“It is easier to build strong children than to fix broken men.”– Frederick Douglass
By Yvonne Sam
Social and Political Commentator
Lately, schools have been the center of discussion, regarding their conversion to scenes of abuse and crime. This is in addition to public schools falling behind in other subjects.
However, there is one topic that is routinely admitted from any discussion, aimed at resolving our education dilemma. That vital and critical component is the “disciplinary” shortcomings and realities that exist in far too many of our schools.
Moreover, this critical aspect of the teaching-learning process is still being hindered and remedial measures need to be applied. Yes, the number-one problem in (too many of) our schools is discipline.
There are still too many disruptive students and uncaring parents in our midst. Too often, these students are tolerated and allowed to go unchecked, and too often, they prevent teachers from teaching and students from learning. An answer must be found if improvement is to take place.
The truth is, discipline problems occur for an assortment of reasons, beginning with family upbringing. The students need help, and parents need to be held accountable for the disruptive conduct and flagrant behavior of their children.
Many of these children get very little support and involvement from their parents and other caregivers. They come to school unprepared: lack of sleep, nourishment, nurturing, supervision, and the like. They come to school without pencil, paper or book, lacking a thirst for knowledge and a hunger for learning.
Some of these issues/problems are beyond the scope of the classroom teacher. Correspondingly, these students act out and become disruptive in the classroom to the detriment of everyone else. They lack motivation and fail to understand the importance of getting a “good education.” Too often, parents, and in some cases grandparents, do not care, or lack the capacity to bring their children/ grandchildren under control.
For a brief moment, imagine how much more progress could be made with our children, if we could only eradicate this “discipline problem.” Parental involvement and family support are key components of the “education triad”: student-parent-teacher. One cannot overstress the fact that it requires all three to ensure a quality education for all of our children. Our children need to be, and must be, encouraged to perform and achieve at their maximum potential.

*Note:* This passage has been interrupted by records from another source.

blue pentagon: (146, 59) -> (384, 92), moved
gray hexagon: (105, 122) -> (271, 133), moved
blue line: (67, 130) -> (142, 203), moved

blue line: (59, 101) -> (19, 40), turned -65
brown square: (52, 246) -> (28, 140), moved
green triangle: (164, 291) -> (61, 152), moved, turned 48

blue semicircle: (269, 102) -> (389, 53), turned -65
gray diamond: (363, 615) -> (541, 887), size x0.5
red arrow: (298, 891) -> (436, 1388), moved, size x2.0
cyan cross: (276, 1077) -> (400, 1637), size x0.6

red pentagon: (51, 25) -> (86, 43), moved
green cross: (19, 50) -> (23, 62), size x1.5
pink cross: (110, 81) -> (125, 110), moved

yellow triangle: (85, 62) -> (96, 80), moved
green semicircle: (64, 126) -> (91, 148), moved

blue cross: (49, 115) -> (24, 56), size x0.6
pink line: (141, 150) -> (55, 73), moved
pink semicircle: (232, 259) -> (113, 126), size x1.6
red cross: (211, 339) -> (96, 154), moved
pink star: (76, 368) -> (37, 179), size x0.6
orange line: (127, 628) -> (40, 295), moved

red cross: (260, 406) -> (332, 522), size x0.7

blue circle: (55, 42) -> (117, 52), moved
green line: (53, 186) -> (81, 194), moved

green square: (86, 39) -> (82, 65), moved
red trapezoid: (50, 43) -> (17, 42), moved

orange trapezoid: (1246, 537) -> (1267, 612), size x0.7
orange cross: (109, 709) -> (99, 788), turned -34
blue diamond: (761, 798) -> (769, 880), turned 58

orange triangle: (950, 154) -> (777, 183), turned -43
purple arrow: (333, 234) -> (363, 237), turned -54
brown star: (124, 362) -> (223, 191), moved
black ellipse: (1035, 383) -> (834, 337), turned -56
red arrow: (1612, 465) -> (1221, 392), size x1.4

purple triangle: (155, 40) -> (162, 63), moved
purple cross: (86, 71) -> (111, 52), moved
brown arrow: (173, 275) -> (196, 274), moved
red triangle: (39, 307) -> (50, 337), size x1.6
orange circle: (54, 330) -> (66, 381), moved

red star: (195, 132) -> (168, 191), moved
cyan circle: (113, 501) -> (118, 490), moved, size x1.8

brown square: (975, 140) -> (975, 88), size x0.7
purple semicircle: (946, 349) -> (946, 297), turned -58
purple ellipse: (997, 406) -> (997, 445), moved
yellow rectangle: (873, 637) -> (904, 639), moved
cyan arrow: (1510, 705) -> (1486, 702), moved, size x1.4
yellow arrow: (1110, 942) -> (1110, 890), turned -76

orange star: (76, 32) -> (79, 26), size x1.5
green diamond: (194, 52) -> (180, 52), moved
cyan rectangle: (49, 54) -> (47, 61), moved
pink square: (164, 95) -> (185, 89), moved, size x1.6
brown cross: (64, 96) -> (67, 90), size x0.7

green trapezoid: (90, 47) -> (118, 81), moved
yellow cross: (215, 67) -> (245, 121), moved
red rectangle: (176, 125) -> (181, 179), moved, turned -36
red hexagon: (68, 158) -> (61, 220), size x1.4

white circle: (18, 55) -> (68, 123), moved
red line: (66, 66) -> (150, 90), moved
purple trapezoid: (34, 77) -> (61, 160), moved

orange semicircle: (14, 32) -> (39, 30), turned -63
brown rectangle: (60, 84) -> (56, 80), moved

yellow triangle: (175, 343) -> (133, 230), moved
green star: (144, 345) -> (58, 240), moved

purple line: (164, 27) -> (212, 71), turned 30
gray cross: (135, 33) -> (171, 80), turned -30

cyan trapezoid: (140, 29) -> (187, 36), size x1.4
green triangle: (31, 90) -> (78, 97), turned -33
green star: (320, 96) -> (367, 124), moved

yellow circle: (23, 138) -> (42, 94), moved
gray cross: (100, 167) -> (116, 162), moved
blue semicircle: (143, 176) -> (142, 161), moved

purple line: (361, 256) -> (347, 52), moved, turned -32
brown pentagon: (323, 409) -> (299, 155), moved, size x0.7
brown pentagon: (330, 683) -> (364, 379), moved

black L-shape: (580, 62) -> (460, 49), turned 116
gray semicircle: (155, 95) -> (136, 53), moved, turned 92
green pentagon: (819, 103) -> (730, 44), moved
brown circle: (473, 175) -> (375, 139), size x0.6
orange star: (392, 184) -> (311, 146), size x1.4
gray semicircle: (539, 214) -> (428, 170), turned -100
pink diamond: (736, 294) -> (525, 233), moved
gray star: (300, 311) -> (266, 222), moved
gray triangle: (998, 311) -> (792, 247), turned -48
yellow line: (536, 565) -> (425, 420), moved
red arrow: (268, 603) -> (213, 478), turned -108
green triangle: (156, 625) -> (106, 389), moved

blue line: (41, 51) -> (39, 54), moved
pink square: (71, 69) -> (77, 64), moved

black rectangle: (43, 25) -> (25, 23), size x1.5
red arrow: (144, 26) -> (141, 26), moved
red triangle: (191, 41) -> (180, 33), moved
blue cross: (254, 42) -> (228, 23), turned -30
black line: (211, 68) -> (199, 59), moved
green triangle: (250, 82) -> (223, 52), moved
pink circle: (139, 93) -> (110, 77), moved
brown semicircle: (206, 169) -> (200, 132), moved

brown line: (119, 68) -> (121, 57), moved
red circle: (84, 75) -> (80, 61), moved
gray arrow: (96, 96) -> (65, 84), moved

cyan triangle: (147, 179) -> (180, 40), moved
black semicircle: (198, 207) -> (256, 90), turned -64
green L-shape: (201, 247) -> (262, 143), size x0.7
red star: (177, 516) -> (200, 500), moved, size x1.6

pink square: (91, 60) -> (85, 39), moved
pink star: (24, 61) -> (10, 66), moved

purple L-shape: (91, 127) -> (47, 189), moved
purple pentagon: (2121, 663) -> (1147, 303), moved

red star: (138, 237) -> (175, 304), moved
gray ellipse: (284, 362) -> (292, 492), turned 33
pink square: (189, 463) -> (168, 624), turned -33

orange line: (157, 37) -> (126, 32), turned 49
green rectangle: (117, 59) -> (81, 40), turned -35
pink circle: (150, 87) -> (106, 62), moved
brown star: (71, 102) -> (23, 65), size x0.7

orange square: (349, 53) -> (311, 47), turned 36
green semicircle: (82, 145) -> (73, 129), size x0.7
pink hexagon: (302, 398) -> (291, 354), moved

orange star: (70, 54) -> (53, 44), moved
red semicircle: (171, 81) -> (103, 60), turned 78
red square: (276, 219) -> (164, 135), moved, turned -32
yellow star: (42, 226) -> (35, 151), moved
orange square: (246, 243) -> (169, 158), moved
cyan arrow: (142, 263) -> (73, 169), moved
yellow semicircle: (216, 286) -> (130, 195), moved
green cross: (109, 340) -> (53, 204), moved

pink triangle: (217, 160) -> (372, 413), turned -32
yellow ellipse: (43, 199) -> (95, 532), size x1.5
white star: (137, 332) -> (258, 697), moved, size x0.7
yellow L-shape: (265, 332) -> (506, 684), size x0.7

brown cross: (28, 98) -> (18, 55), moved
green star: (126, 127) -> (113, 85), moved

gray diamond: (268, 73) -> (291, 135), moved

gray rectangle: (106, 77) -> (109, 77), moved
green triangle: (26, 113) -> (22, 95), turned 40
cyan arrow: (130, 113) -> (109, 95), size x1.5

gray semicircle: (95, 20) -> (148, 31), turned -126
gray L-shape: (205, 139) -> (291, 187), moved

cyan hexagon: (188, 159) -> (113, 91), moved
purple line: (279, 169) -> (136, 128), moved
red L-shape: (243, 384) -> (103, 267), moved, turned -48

According to the age-old adage, it takes a whole village to raise a child. However, I hold, firmly and tenaciously, the belief that the parents/family of that child need to be at the center and forefront of that village. This calls for the parents/family to give love, support and guidance. Only they can ensure that this is done – daily, regularly, consistently and unrelentingly. This should be (come) their “labor of love.”
My contribution to this matter is just the tip of the proverbial iceberg, as the issue is highly intricate and innately complex. Furthermore, it must be brought out in the open and dealt with. Alternatively, we will miss an opportunity to “make things better” for all of our children.
Therefore, let us begin the new school year by doing our part for all of our children, remembering that classrooms are centers of education, and home is where discipline starts. The seeds of discipline are sowed in the home, the flowers of discipline are displayed in the school and the fruits of discipline are reaped by the community at large.
Yvonne Sam, a retired Head Nurse and Secondary School Teacher, is Vice-president of the Guyana Cultural Association of Montreal. A regular columnist for over two decades with the Montreal Community Contact, her insightful and incursive articles on topics ranging from politics, human rights and immigration, to education and parenting have also appeared in the Huffington Post, Montreal Gazette, XPressbogg and Guyanese OnLine. She is also the recipient of the Governor General of Canada Caring Canadian Citizen Award.